Back to the PC, Valve Software’s Team Fortress 2, a quite-heralded multiplayer shooter, went free-to-play after several years of being a paid title. The game was supported by a rich library of purchasable hats, weapons, and trinkets, that the majority of players did not purchase. These items were available in-game as random drops, but could be purchased for real money. Only a small percent of players in Free-to-Play games actually purchase items – less than 5%, but with a big enough user base, that translates into some serious revenue for the publisher and developer!

How much revenue? 12 times! TWELVE TIMES! 12x! That’s 6×2! 3×4! 4×3! That’s after making the game itself completely free. Making the game free-to-play ensures that the pirates and legal consumers are on the same page – NOBODY pays for the game, to play at least.

Oh, and that thing about PC gaming dying due to piracy and a shift to consoles? Not anytime soon. PC Games currently make up nearly 50% of the TOTAL video game market share, based on revenue. A big reason for that? A little company called Zynga, and those cute little Facebook games! Zynga alone makes up nearly 5% of the PC market, the majority of which from IAPs!

Does free-to-play solve all of the piracy fears the gaming industry faces? No. There are some games that simply don’t have monetization methods in place for free titles – the traditional single-player RPG, strategy games, and platformers, specifically, rely on a “closed” experience – the user progresses through a full, linear game, which typically comes with beautiful graphics, an immersive score, and the big budget which comes with beautiful graphics and an immersive score. These titles benefit from a full retail package, at a full price – which is why they have moved completely to console, and haven’t dominated mobile, social, or PC gaming recently. (There are exceptions to this, of course, such as the Elder Scrolls and Fallout series on PC, and the glut of strategy-lite games on mobile).

The real solution to piracy is for humans to never pirate.

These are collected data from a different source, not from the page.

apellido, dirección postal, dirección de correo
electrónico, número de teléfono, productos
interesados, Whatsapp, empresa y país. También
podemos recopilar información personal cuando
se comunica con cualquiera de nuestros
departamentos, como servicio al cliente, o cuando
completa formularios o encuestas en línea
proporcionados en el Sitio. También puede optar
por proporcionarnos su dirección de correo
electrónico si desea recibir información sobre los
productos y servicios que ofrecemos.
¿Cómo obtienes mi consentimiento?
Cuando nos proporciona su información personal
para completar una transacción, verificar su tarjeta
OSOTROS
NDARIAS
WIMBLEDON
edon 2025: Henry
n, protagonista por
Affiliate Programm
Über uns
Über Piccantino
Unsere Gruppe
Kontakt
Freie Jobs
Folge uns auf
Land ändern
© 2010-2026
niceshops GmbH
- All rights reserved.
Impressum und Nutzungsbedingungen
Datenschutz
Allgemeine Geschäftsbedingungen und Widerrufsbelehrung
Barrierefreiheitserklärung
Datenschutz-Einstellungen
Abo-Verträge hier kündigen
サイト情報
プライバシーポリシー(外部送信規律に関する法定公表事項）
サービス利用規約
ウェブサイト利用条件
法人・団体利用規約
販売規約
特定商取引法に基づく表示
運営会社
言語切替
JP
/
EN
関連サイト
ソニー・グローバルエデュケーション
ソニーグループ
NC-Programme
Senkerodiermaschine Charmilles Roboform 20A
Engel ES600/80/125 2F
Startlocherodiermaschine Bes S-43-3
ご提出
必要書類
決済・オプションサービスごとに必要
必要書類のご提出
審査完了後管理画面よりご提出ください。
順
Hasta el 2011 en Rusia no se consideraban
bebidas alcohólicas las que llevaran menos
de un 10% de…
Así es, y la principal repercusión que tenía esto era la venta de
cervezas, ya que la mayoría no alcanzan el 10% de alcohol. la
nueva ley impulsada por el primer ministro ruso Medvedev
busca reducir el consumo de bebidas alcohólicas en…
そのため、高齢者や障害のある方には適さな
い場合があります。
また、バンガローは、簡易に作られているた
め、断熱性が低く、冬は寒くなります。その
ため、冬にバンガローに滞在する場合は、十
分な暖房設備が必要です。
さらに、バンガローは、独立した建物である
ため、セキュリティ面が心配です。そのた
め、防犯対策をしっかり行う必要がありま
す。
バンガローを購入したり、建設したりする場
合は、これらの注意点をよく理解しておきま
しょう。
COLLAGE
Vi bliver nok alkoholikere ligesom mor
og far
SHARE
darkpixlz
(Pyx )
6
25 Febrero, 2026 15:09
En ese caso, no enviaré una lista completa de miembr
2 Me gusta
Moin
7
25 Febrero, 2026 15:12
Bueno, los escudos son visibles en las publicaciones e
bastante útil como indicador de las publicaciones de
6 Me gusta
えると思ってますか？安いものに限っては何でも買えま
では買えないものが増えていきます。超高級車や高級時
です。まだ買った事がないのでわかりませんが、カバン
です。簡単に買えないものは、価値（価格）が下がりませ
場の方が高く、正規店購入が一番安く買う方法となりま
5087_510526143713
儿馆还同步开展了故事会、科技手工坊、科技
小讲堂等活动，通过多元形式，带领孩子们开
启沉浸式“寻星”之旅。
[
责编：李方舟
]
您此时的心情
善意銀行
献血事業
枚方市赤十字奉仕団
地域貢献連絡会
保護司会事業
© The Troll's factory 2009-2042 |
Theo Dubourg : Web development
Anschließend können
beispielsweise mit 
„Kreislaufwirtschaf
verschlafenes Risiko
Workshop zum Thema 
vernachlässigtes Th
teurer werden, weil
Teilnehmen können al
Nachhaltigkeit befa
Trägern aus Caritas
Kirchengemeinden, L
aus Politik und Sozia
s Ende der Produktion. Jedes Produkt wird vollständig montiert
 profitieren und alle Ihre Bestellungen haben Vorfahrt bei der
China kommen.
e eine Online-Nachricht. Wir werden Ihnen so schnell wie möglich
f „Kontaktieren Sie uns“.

No stealing, ever. But we know that with a minimization of risk (anonymous clicks vs. holding up a store with a handgun), supreme availability (torrentzarefree, lolz!), and a wide selection of media, software piracy is probably here to stay. The free-to-play solution offers a great benefit for almost every platform and genre. It allows publishers of all sizes to make money, kicks pirates down a notch, and will be here to stay as well!